What you have to do: Each line from the first line of the entries through the line holding "राज्यपाल ने शुराला में पौधारोपण कार्यक्रम" is to be restated word for word; nothing else, and no picture, belongs in the answer.

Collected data
◆ ◆ ◆ ◆ ◆ ◆ ◆

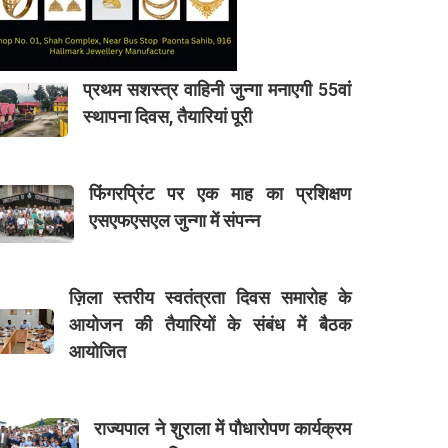
प्रथम सशस्त्र वाहिनी जुन्गा मनाएगी 55वां
स्थापना दिवस, तैयारियां पूरी
फिंगरप्रिंट पर एक माह का प्रशिक्षण
एसएफएसएल जुन्गा में संपन्न
ज़िला स्तरीय स्वतंत्रता दिवस समारोह के
आयोजन की तैयारियों के संबंध में बैठक
आयोजित
राज्यपाल ने शुराला में पौधारोपण कार्यक्रम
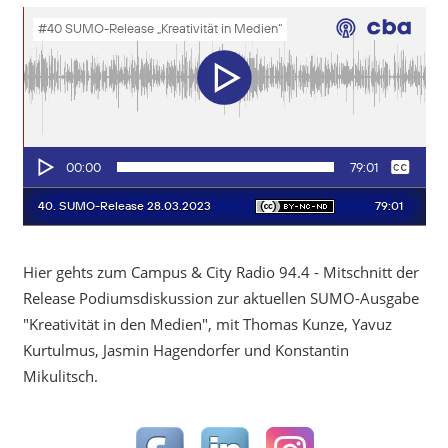
Hier gehts zum Campus & City Radio 94.4 - Mitschnitt der
Release Podiumsdiskussion zur aktuellen SUMO-Ausgabe
"Kreativität in den Medien", mit Thomas Kunze, Yavuz
Kurtulmus, Jasmin Hagendorfer und Konstantin
Mikulitsch.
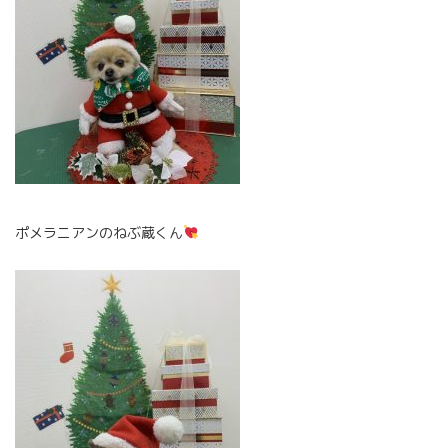
ポメラニアンのねぶ蔵くん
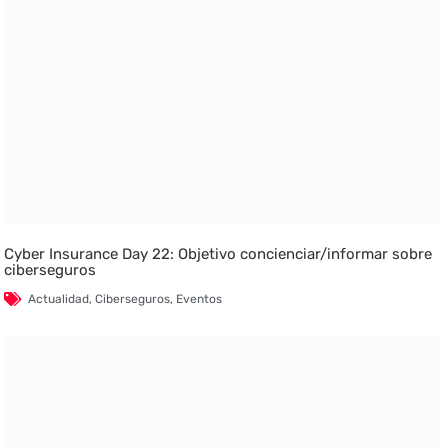
Cyber Insurance Day 22: Objetivo concienciar/informar sobre
ciberseguros
Actualidad
,
Ciberseguros
,
Eventos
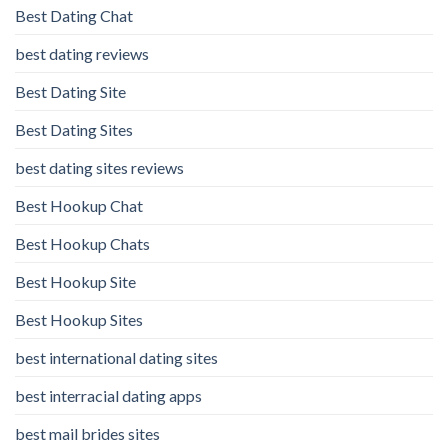
Best Dating Chat
best dating reviews
Best Dating Site
Best Dating Sites
best dating sites reviews
Best Hookup Chat
Best Hookup Chats
Best Hookup Site
Best Hookup Sites
best international dating sites
best interracial dating apps
best mail brides sites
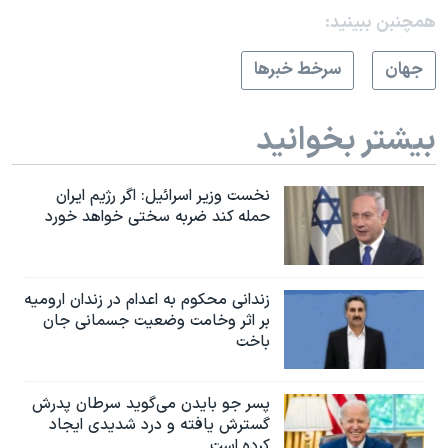
همچنبن ببینید:
جهان
سرخط خبرها
بیشتر بخوانید
نخست وزیر اسرائيل: اگر رژیم ایران
حمله کند ضربه سختی خواهد خورد
زندانی محکوم به اعدام در زندان ارومیه
بر اثر وخامت وضعیت جسمانی جان
باخت
پسر جو بایدن می‌گوید سرطان پدرش
گسترش یافته و درد شدیدی ایجاد
کرده است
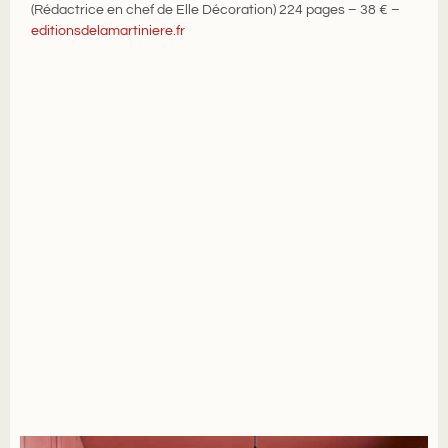
(Rédactrice en chef de Elle Décoration) 224 pages – 38 € –
editionsdelamartiniere.fr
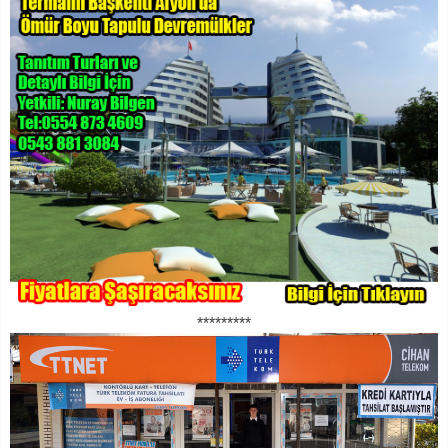
*********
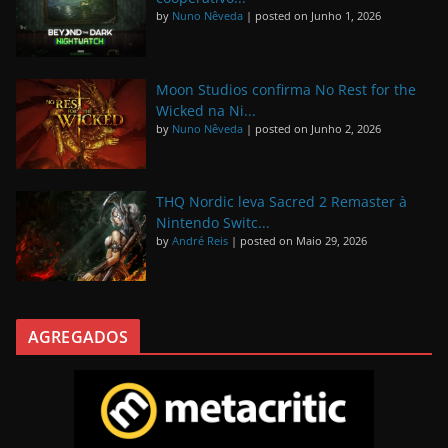
by
Nuno Nêveda
|
posted on Junho 1, 2026
Moon Studios confirma No Rest for the
Wicked na Ni...
by
Nuno Nêveda
|
posted on Junho 2, 2026
THQ Nordic leva Sacred 2 Remaster à
Nintendo Switc...
by
André Reis
|
posted on Maio 29, 2026
AGREGADOS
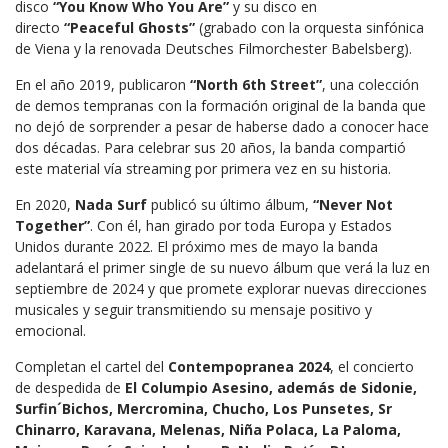
disco
“You Know Who You Are”
y su disco en
directo
“Peaceful Ghosts”
(grabado con la orquesta sinfónica
de Viena y la renovada Deutsches Filmorchester Babelsberg).
En el año 2019, publicaron
“North 6th Street”
, una colección
de demos tempranas con la formación original de la banda que
no dejó de sorprender a pesar de haberse dado a conocer hace
dos décadas. Para celebrar sus 20 años, la banda compartió
este material vía streaming por primera vez en su historia.
En 2020,
Nada Surf
publicó su último álbum,
“Never Not
Together”
. Con él, han girado por toda Europa y Estados
Unidos durante 2022. El próximo mes de mayo la banda
adelantará el primer single de su nuevo álbum que verá la luz en
septiembre de 2024 y que promete explorar nuevas direcciones
musicales y seguir transmitiendo su mensaje positivo y
emocional.
Completan el cartel del
Contempopranea 2024
, el concierto
de despedida de
El Columpio Asesino, además de Sidonie,
Surfin´Bichos, Mercromina, Chucho, Los Punsetes, Sr
Chinarro, Karavana, Melenas, Niña Polaca, La Paloma,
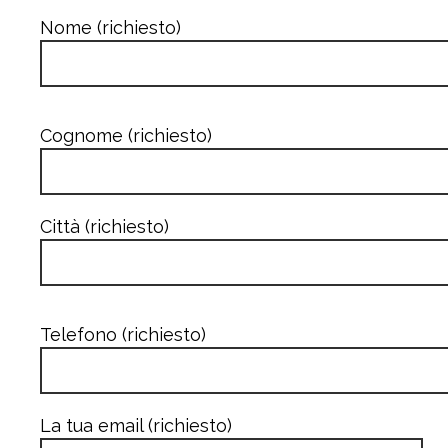
Nome (richiesto)
Cognome (richiesto)
Città (richiesto)
Telefono (richiesto)
La tua email (richiesto)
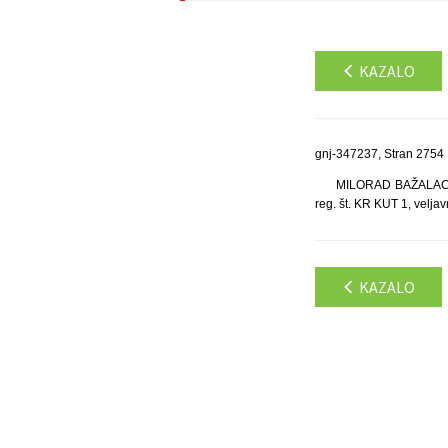
KAZALO
gnj-347237, Stran 2754
MILORAD BAŽALAC S.
reg. št. KR KUT 1, velja
KAZALO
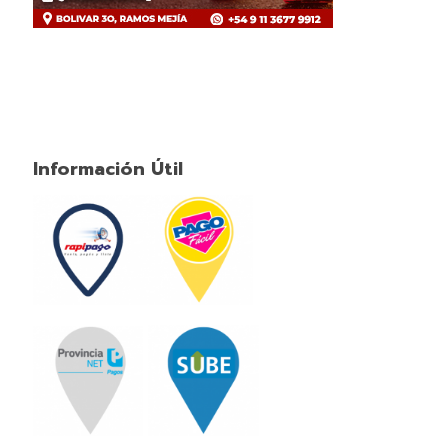
Información Útil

◆ ◆ ◆ ◆ ◆ ◆ ◆

Task answer:
प्रथम सशस्त्र वाहिनी जुन्गा मनाएगी 55वां
स्थापना दिवस, तैयारियां पूरी
फिंगरप्रिंट पर एक माह का प्रशिक्षण
एसएफएसएल जुन्गा में संपन्न
ज़िला स्तरीय स्वतंत्रता दिवस समारोह के
आयोजन की तैयारियों के संबंध में बैठक
आयोजित
राज्यपाल ने शुराला में पौधारोपण कार्यक्रम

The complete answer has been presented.